### Assignment
After finding the line with "Ranking Factor: What You Need To", restate it and each remaining line of the material word for word, omitting every picture.

◆ ◆ ◆ ◆

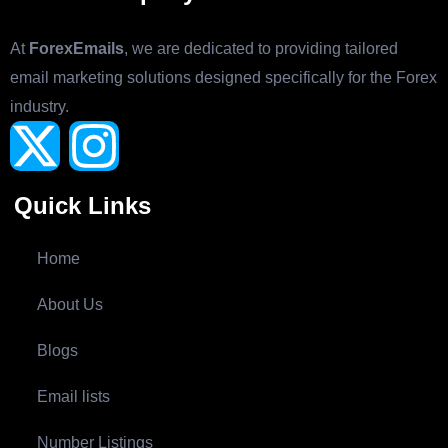
At
ForexEmails
, we are dedicated to providing tailored
email marketing solutions designed specifically for the Forex
industry.
Quick Links
Home
About Us
Blogs
Email lists
Number Listings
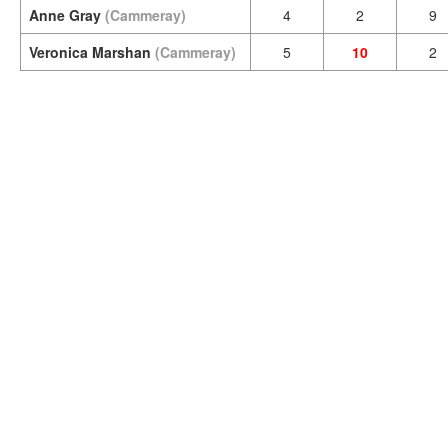
Anne Gray
(Cammeray)
4
2
9
Veronica Marshan
(Cammeray)
5
10
2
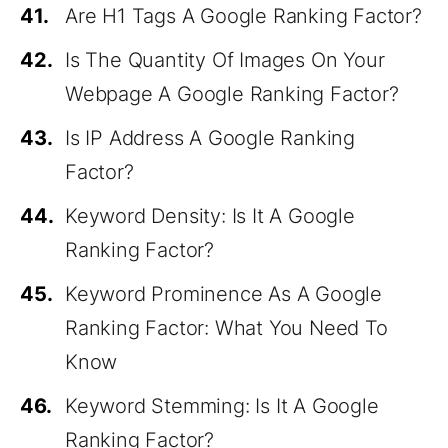
41.
Are H1 Tags A Google Ranking Factor?
42.
Is The Quantity Of Images On Your
Webpage A Google Ranking Factor?
43.
Is IP Address A Google Ranking
Factor?
44.
Keyword Density: Is It A Google
Ranking Factor?
45.
Keyword Prominence As A Google
Ranking Factor: What You Need To
Know
46.
Keyword Stemming: Is It A Google
Ranking Factor?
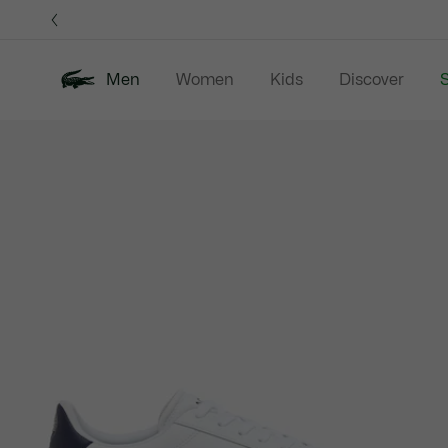
Information
Banners
Men
Women
Kids
Discover
S
Product
New In
Sale
Polo Shirts
C
image
gallery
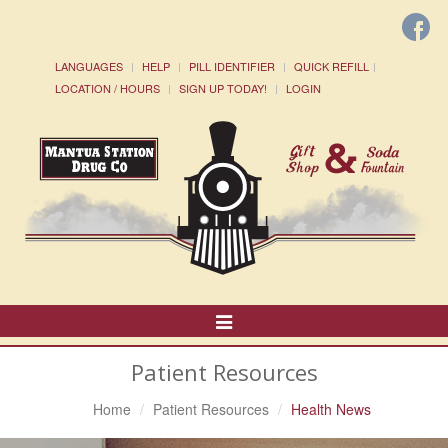
LANGUAGES
HELP
PILL IDENTIFIER
QUICK REFILL
LOCATION / HOURS
SIGN UP TODAY!
LOGIN
Toggle
Navigation
Patient Resources
Home
Patient Resources
Health News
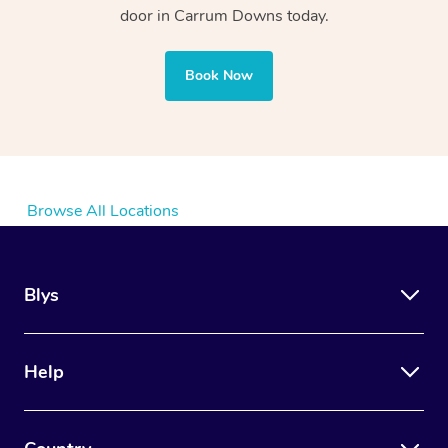
door in Carrum Downs today.
Book Now
Browse All Locations
Blys
Help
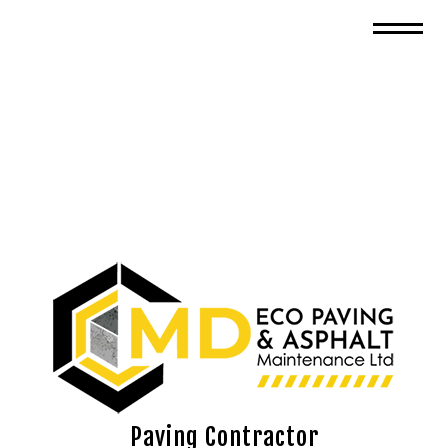
Paving Contractor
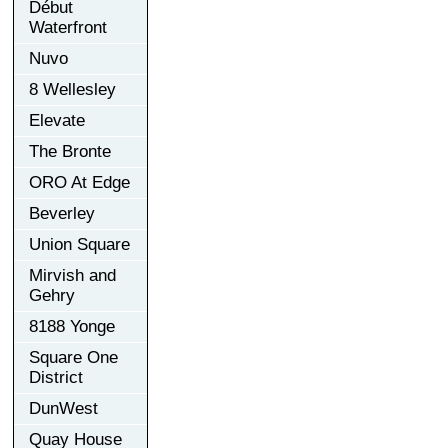
Début
Waterfront
Nuvo
8 Wellesley
Elevate
The Bronte
ORO At Edge
Beverley
Union Square
Mirvish and
Gehry
8188 Yonge
Square One
District
DunWest
Quay House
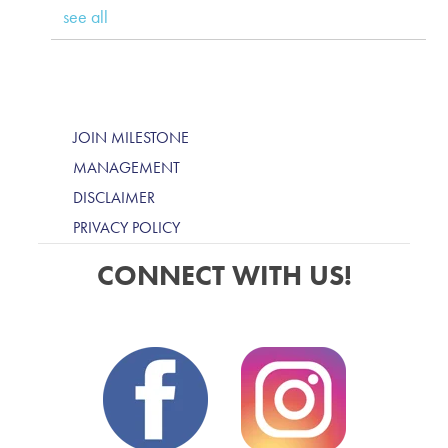
see all
JOIN MILESTONE
MANAGEMENT
DISCLAIMER
PRIVACY POLICY
CONNECT WITH US!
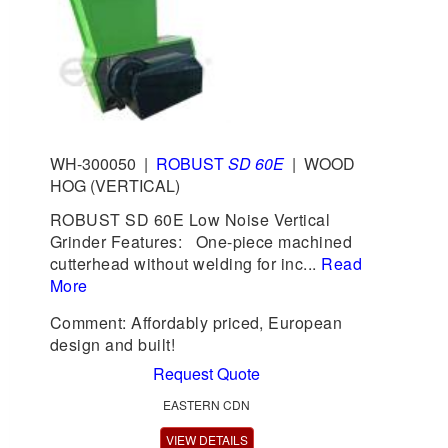
WH-300050
|
ROBUST
SD 60E
|
WOOD
HOG (VERTICAL)
ROBUST SD 60E Low Noise Vertical
Grinder Features: One-piece machined
cutterhead without welding for inc...
Read
More
Comment: Affordably priced, European
design and built!
Request Quote
EASTERN CDN
VIEW DETAILS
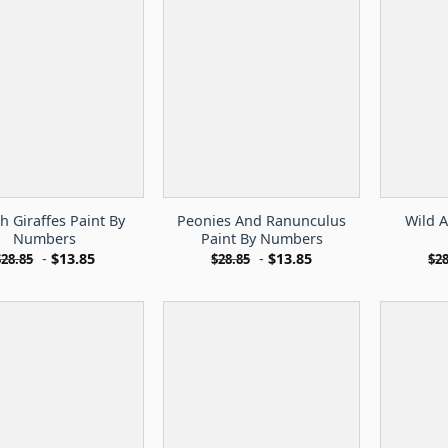
sh Giraffes Paint By
Peonies And Ranunculus
Wild A
Numbers
Paint By Numbers
-
$
13.85
-
$
13.85
$
28.85
$
28.85
$
28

◆ ◆ ◆ ◆

### Answer to this exercise
Ranking Factor: What You Need To
Know
46.
Keyword Stemming: Is It A Google
Ranking Factor?
Information
Banners
Men
Women
Kids
Discover
S
Product
New In
Sale
Polo Shirts
C
image
gallery
LANGUAGES
HELP
PILL IDENTIFIER
QUICK REFILL
LOCATION / HOURS
SIGN UP TODAY!
LOGIN
Toggle
Navigation
Patient Resources
Home
Patient Resources
Health News
door in Carrum Downs today.
Book Now
Browse All Locations
Blys
Help
Paving Contractor
Début
Waterfront
Nuvo
8 Wellesley
Elevate
The Bronte
ORO At Edge
Beverley
Union Square
Mirvish and
Gehry
8188 Yonge
Square One
District
DunWest
Quay House
see all
JOIN MILESTONE
MANAGEMENT
DISCLAIMER
PRIVACY POLICY
CONNECT WITH US!
WH-300050
|
ROBUST
SD 60E
|
WOOD
HOG (VERTICAL)
ROBUST SD 60E Low Noise Vertical
Grinder Features: One-piece machined
cutterhead without welding for inc...
Read
More
Comment: Affordably priced, European
design and built!
Request Quote
EASTERN CDN
VIEW DETAILS
sh Giraffes Paint By
Peonies And Ranunculus
Wild A
Numbers
Paint By Numbers
-
$
13.85
-
$
13.85
$
28.85
$
28.85
$
28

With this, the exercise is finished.